Putative Lhc gene and protein complements in A. acetabulum (Aa), O. tauri (Ot), M. viride (Mv), Micromonas sp. (Ms), E. gracilis (Eg), and B. natans (Bn) compared to complements in Arabidopsis and C. reinhardtii

The primary antenna for prasinophytes has long been recognized as unusual, both in sequence divergence and in pigment-binding properties (Rhiel and Mörschel, 1993). The prasinophyte-specific LHCs (named Lhcp by Six et al., 2005) bind Chl a, b, and a Chl c-like pigment in addition to several carotenoids. As expected, a number of Micromonas sp. LHCs cluster within a prasinophyte-specific Lhcp clade that is strongly supported by all methods (Fig. 2; 1.00, 100, 100). Micromonas sp. possesses several types of Lhcp genes and, while M. viride was also found to possess two Lhcp genes, they did not appear to be orthologous to any specific Lhcp sequence. It is interesting to note that M. viride, unlike Mantoniella squamata and O. tauri, has the typical green algal LHCII proteins as well as the prasinophyte-specific complex. To our knowledge, this is the first report of a green alga possessing both classes of antenna proteins. Though the prasinophyte-specific Lhcp clade is strongly supported, its relationship with the other LHCs was impossible to resolve.

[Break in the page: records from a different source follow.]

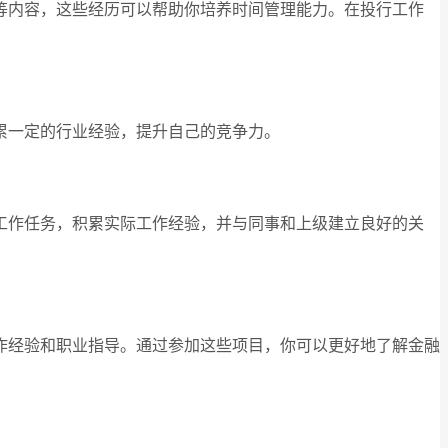
等内容，这些经历可以帮助你培养时间管理能力。在投行工作
累一定的行业经验，提升自己的竞争力。
工作任务，积累实际工作经验，并与同事和上级建立良好的关
作经验和职业指导。通过参加这些项目，你可以更好地了解金融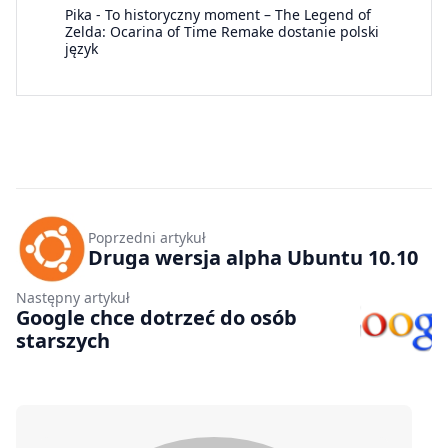
Pika
-
To historyczny moment – The Legend of
Zelda: Ocarina of Time Remake dostanie polski
język
Poprzedni artykuł
Druga wersja alpha Ubuntu 10.10
Następny artykuł
Google chce dotrzeć do osób
starszych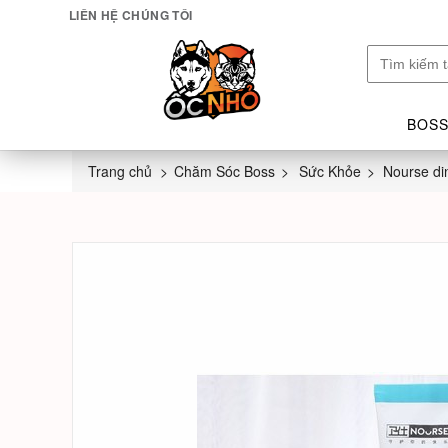
LIÊN HỆ CHÚNG TÔI
BOSS
Trang chủ
>
Chăm Sóc Boss
>
Sức Khỏe
>
Nourse di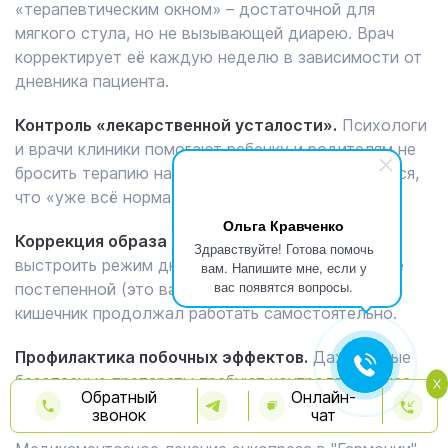
«терапевтическим окном» – достаточной для
мягкого стула, но не вызывающей диарею. Врач
корректирует её каждую неделю в зависимости от
дневника пациента.
Контроль «лекарственной усталости».
Психологи
и врачи клиники помогают ребенку и родителям не
бросить терапию на середине пути, когда кажется,
что «уже всё нормально».
Ольга Кравченко
Коррекция образа жизни.
Врач помогает
Здравствуйте! Готова помочь
выстроить режим дня и питания так, чтобы после
вам. Напишите мне, если у
вас появятся вопросы.
постепенной (это важно!) отмены лекарств
кишечник продолжал работать самостоятельно.
Профилактика побочных эффектов.
Даже самые
безопасные препараты требуют контроля баланса
Обратный
Онлайн-
электролитов и состояния микрофлоры.
звонок
чат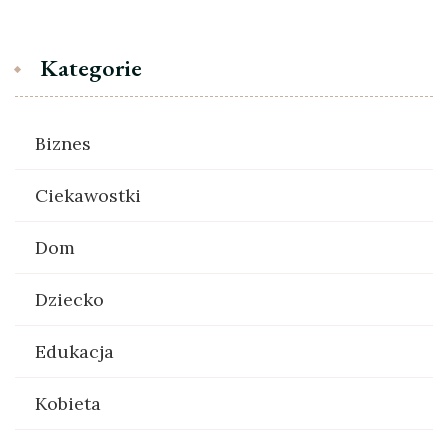
Kategorie
Biznes
Ciekawostki
Dom
Dziecko
Edukacja
Kobieta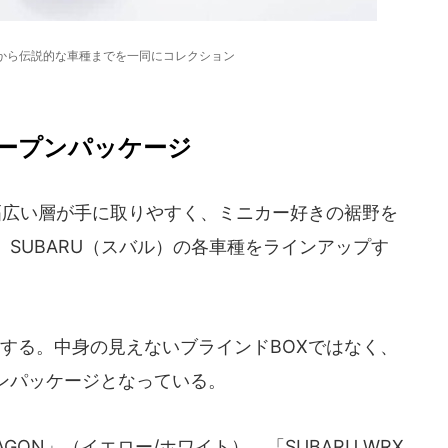
ルから伝説的な車種までを一同にコレクション
オープンパッケージ
n」は、幅広い層が手に取りやすく、ミニカー好きの裾野を
SUBARU（スバル）の各車種をラインアップす
する。中身の見えないブラインドBOXではなく、
ンパッケージとなっている。
G WAGON」（イエロー/ホワイト）、「SUBARU WRX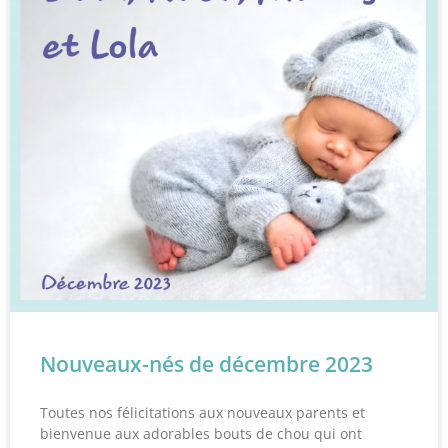
Nouveaux-nés de décembre 2023
Toutes nos félicitations aux nouveaux parents et
bienvenue aux adorables bouts de chou qui ont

Our understanding of LHCI diversity and function is defined by work in land plants, but it is clear that in green algae there is a large diversity in LHCI-like genes (Teramoto et al., 2002; Elrad and Grossman, 2004; Six et al., 2005). In this study, the only clear land plant homolog in all the green algae examined was Lhca3 (Fig. 2). This clade was strongly supported (1.00, 98, 98) and representatives from M. viride, Micromonas sp., and A. acetabulum were discovered. While a number of Lhca1-like sequences consistently group together, including the strongly supported Mamiellales-specific Lhca1 group (1.00, 91, 94), there was no support for the monophyly of this clade. We also did not detect any homologs for the plant Lhca2 and 4 genes in any of the green algae examined. Six et al. (2005) found five separate Lhca genes, of which Lhca3 grouped strongly with its land plant homolog. Our data supports this conclusion though the C. reinhardtii Lhca6 sequence in our study does not group with the Lhca3 clade as they found.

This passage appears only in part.